What you are asked to do >> Every line below must be copied as written, except for pictures.

* * * *

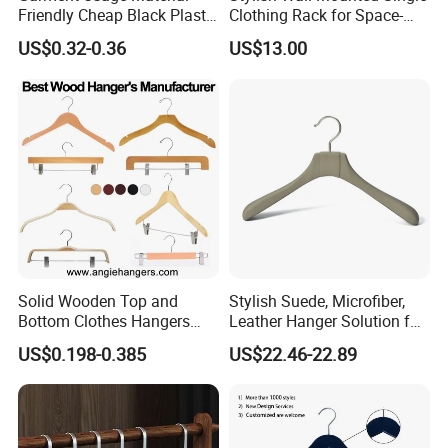
Friendly Cheap Black Plastic
Clothing Rack for Space-
Clothes Hanger
Saving Solutions
US$0.32-0.36
US$13.00
Solid Wooden Top and
Stylish Suede, Microfiber,
Bottom Clothes Hangers
Leather Hanger Solution for
Made of High Quality Wood
Fashionable Garment
US$0.198-0.385
US$22.46-22.89
for Shirt Coat Suit Pants
Storage, Wooden Hanger
Trousers and Luxurious
Garment Display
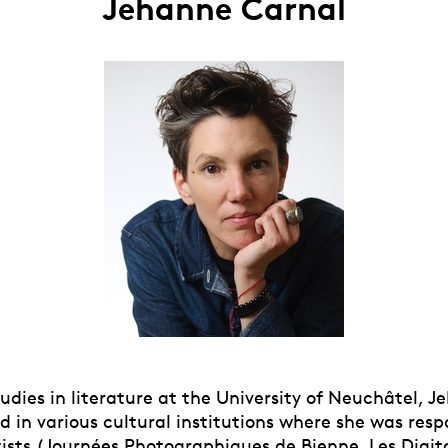
Jehanne Carnal
udies in literature at the University of Neuchâtel, 
 in various cultural institutions where she was resp
tists (Journées Photographiques de Bienne, Les Digita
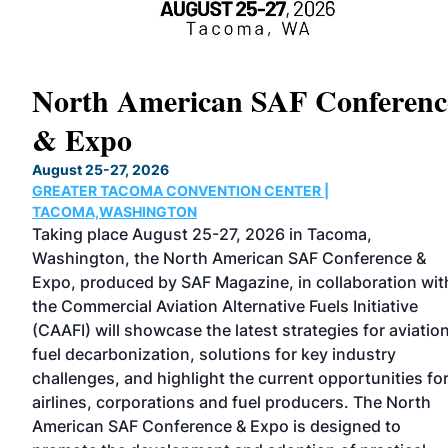
North American SAF Conferenc
& Expo
X
August 25-27, 2026
GREATER TACOMA CONVENTION CENTER |
TACOMA,WASHINGTON
Taking place August 25-27, 2026 in Tacoma,
Washington, the North American SAF Conference &
Expo, produced by SAF Magazine, in collaboration wit
the Commercial Aviation Alternative Fuels Initiative
nel
(CAAFI) will showcase the latest strategies for aviatio
fuel decarbonization, solutions for key industry
challenges, and highlight the current opportunities fo
airlines, corporations and fuel producers. The North
American SAF Conference & Expo is designed to
y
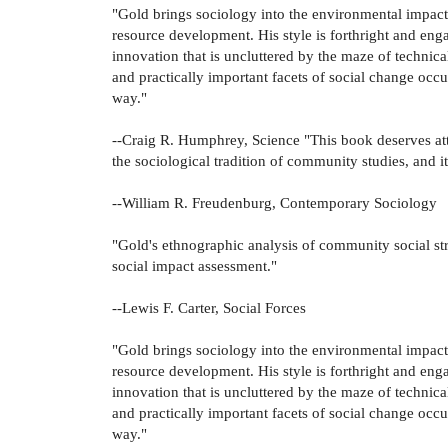
"Gold brings sociology into the environmental impact a
resource development. His style is forthright and eng
innovation that is uncluttered by the maze of technica
and practically important facets of social change occu
way."
--Craig R. Humphrey, Science "This book deserves att
the sociological tradition of community studies, and it 
--William R. Freudenburg, Contemporary Sociology
"Gold's ethnographic analysis of community social str
social impact assessment."
--Lewis F. Carter, Social Forces
"Gold brings sociology into the environmental impact a
resource development. His style is forthright and eng
innovation that is uncluttered by the maze of technica
and practically important facets of social change occu
way."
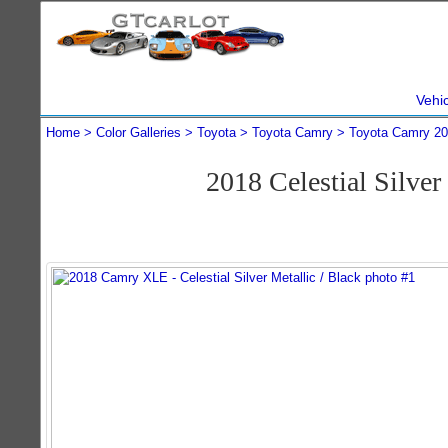
Vehi
Home
Color Galleries
Toyota
Toyota Camry
Toyota Camry 2
2018 Celestial Silv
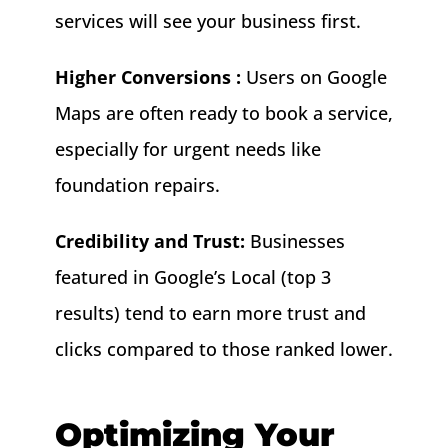
services will see your business first.
Higher Conversions :
Users on Google
Maps are often ready to book a service,
especially for urgent needs like
foundation repairs.
Credibility and Trust:
Businesses
featured in Google’s Local (top 3
results) tend to earn more trust and
clicks compared to those ranked lower.
Optimizing Your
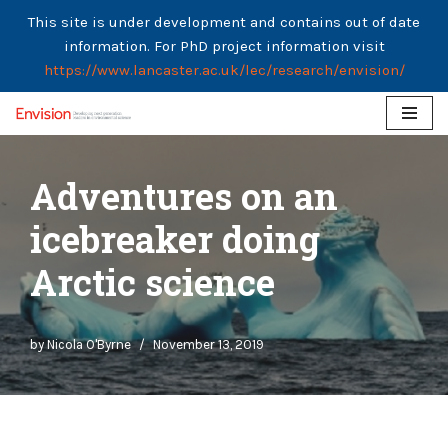
This site is under development and contains out of date
information. For PhD project information visit
https://www.lancaster.ac.uk/lec/research/envision/
Skip
to
Adventures on an
content
icebreaker doing
Arctic science
by
Nicola O'Byrne
November 13, 2019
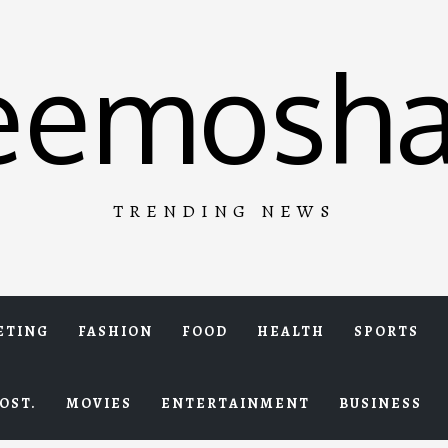
eemosha
TRENDING NEWS
ETING
FASHION
FOOD
HEALTH
SPORTS
OST.
MOVIES
ENTERTAINMENT
BUSINESS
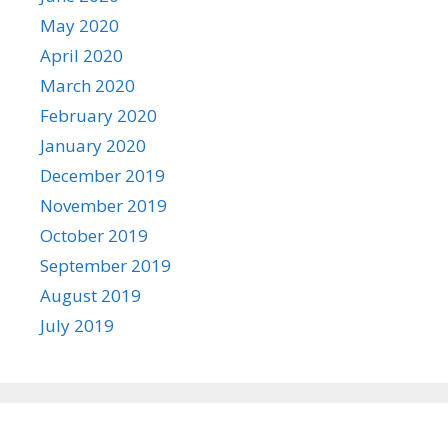
May 2020
April 2020
March 2020
February 2020
January 2020
December 2019
November 2019
October 2019
September 2019
August 2019
July 2019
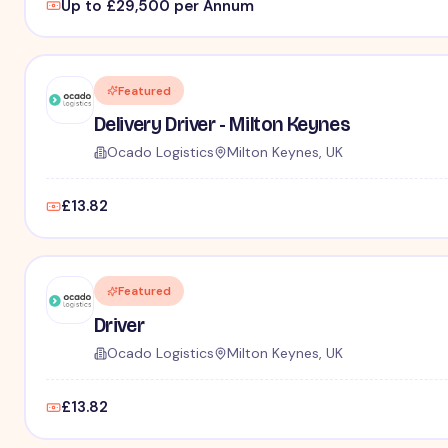
Up to £29,500 per Annum
Featured
Delivery Driver - Milton Keynes
Ocado Logistics
Milton Keynes, UK
£13.82
Featured
Driver
Ocado Logistics
Milton Keynes, UK
£13.82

* * * *

Written solution >>
Friendly Cheap Black Plastic
Clothing Rack for Space-
Clothes Hanger
Saving Solutions
US$0.32-0.36
US$13.00
Solid Wooden Top and
Stylish Suede, Microfiber,
Bottom Clothes Hangers
Leather Hanger Solution for
Made of High Quality Wood
Fashionable Garment
US$0.198-0.385
US$22.46-22.89
for Shirt Coat Suit Pants
Storage, Wooden Hanger
Trousers and Luxurious
Garment Display
Jehanne Carnal
udies in literature at the University of Neuchâtel, 
 in various cultural institutions where she was resp
tists (Journées Photographiques de Bienne, Les Digita
North American SAF Conferenc
& Expo
X
August 25-27, 2026
GREATER TACOMA CONVENTION CENTER |
TACOMA,WASHINGTON
Taking place August 25-27, 2026 in Tacoma,
Washington, the North American SAF Conference &
Expo, produced by SAF Magazine, in collaboration wit
the Commercial Aviation Alternative Fuels Initiative
nel
(CAAFI) will showcase the latest strategies for aviatio
fuel decarbonization, solutions for key industry
challenges, and highlight the current opportunities fo
airlines, corporations and fuel producers. The North
American SAF Conference & Expo is designed to
y
"Gold brings sociology into the environmental impact a
resource development. His style is forthright and eng
innovation that is uncluttered by the maze of technica
and practically important facets of social change occu
way."
--Craig R. Humphrey, Science "This book deserves att
the sociological tradition of community studies, and it 
--William R. Freudenburg, Contemporary Sociology
"Gold's ethnographic analysis of community social str
social impact assessment."
--Lewis F. Carter, Social Forces
"Gold brings sociology into the environmental impact a
resource development. His style is forthright and eng
innovation that is uncluttered by the maze of technica
and practically important facets of social change occu
way."
Vehi
Home
Color Galleries
Toyota
Toyota Camry
Toyota Camry 2
2018 Celestial Silv
services will see your business first.
Higher Conversions :
Users on Google
Maps are often ready to book a service,
especially for urgent needs like
foundation repairs.
Credibility and Trust:
Businesses
featured in Google’s Local (top 3
results) tend to earn more trust and
clicks compared to those ranked lower.
Optimizing Your
This site is under development and contains out of date
information. For PhD project information visit
https://www.lancaster.ac.uk/lec/research/envision/
Skip
to
Adventures on an
content
icebreaker doing
Arctic science
by
Nicola O'Byrne
November 13, 2019
eemosha
TRENDING NEWS
ETING
FASHION
FOOD
HEALTH
SPORTS
OST.
MOVIES
ENTERTAINMENT
BUSINESS
May 2020
April 2020
March 2020
February 2020
January 2020
December 2019
November 2019
October 2019
September 2019
August 2019
July 2019
Up to £29,500 per Annum
Featured
Delivery Driver - Milton Keynes
Ocado Logistics
Milton Keynes, UK
£13.82
Featured
Driver
Ocado Logistics
Milton Keynes, UK
£13.82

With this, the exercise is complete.